Categorical Variables in Regression Flashcards
Degrees of freedom
For correlations & simple linear regression- df=n-2
For multiple regression, report df that ANOVA gives
Predictor Variables
Typically regressions use internal-level data
Regressions are robust so can use ordinal or categorical predictors
Categorical variables
Can include categorical predictors in regression analysis Binary categorical (2 categories) easier than multicategorical (>2 non-ordinal categories) Still cannot use categorical outcome variables in normal linear regression (requires logistic regression)
Dummy variables
The way we include binary variables as predictors in a regression is to use dummy variables
Rather than using nominal categories in our binary categorical data we need to code one variable as 0 & the other as 1
Then we can look at the effect on our outcome variables of this predictor changing from 0 to 1
This lets us generate beta score for categorical data
Why code dummy variables
Regressions can only handle numerical variables
Dummy coding for multicategorical variables
Need to create a dummy variable for all but one of your category levels
This only works by keeping one category as the reference category which all other categories in your variable are compared to (usually neurotypicals)

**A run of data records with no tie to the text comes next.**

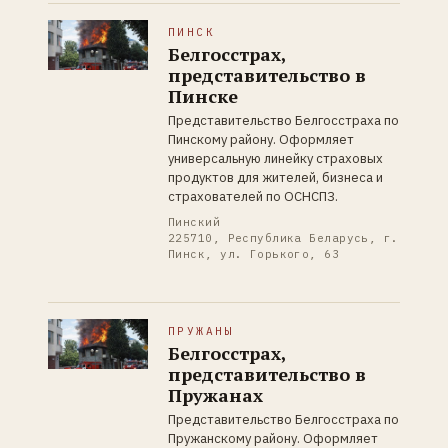
ПИНСК
Белгосстрах,
представительство в
Пинске
Представительство Белгосстраха по
Пинскому району. Оформляет
универсальную линейку страховых
продуктов для жителей, бизнеса и
страхователей по ОСНСПЗ.
Пинский
225710, Республика Беларусь, г.
Пинск, ул. Горького, 63
ПРУЖАНЫ
Белгосстрах,
представительство в
Пружанах
Представительство Белгосстраха по
Пружанскому району. Оформляет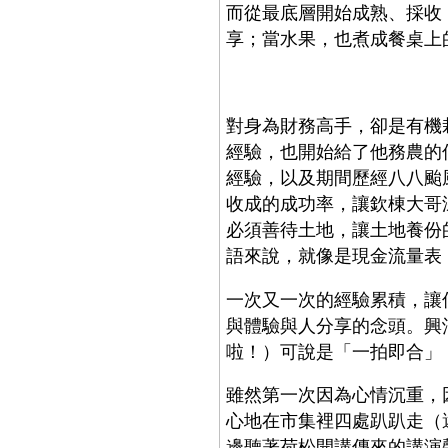
而從最底層開始成熟、採收
享；當水果，也煮成餐桌上
對身為財務高手，卻是有機
經驗，也開始給了他務農的
經驗，以及期間歷經八八颱
收成的成功率，讓欽棟大哥
必須善待土地，讓土地養份
語來說，就像是現金流量表
一次又一次的經驗累積，讓
與體驗與人分享的念頭。興
啦！）可說是「一拍即合」
雖然第一次因為心情沉重，
心地在市集裡四處趴趴走（
邊聽著荷松開講傳來的講演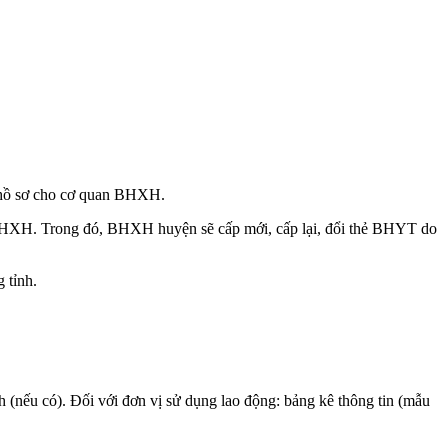
 hồ sơ cho cơ quan BHXH.
 BHXH. Trong đó, BHXH huyện sẽ cấp mới, cấp lại, đổi thẻ BHYT do
 tỉnh.
nếu có). Đối với đơn vị sử dụng lao động: bảng kê thông tin (mẫu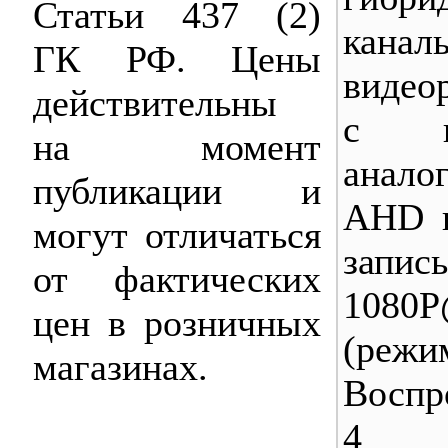
Статьи 437 (2)
кана
ГК РФ. Цены
видео
действительны
с по
на момент
анало
публикации и
AHD и
могут отличаться
запис
от фактических
1080P
цен в розничных
(реж
магазинах.
Воспр
4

How logistic regression lets us predict a binary outcome
Logistic regression only for binary outcome
Trying to fit straight line of best fit won’t do much good for a binary outcome
Rather than looking at simple linear effects, can approximate the change with a sigmoid function (S-shape)
Means that logistic regression is based on different set of statistical assumptions
No more assumption of linearity
In logistic regression, aren’t looking at linear effects of X’s on Y
Means that our assumptions in regression & parametric estimate break down
Changing our assumptions means that logistic regression can’t use the same parametric tests
Regression model
Effects we’re looking at are non-linear so can’t use ANOVA, can use other maths to give values interpreted in similar way
SPSS gives 2 estimates of what equivalent R^2 would be in linear regression.
Can report & interpret these just like standard R^2
Fit statistics
Can use fit statistics- -2 log likelihood (-2LL)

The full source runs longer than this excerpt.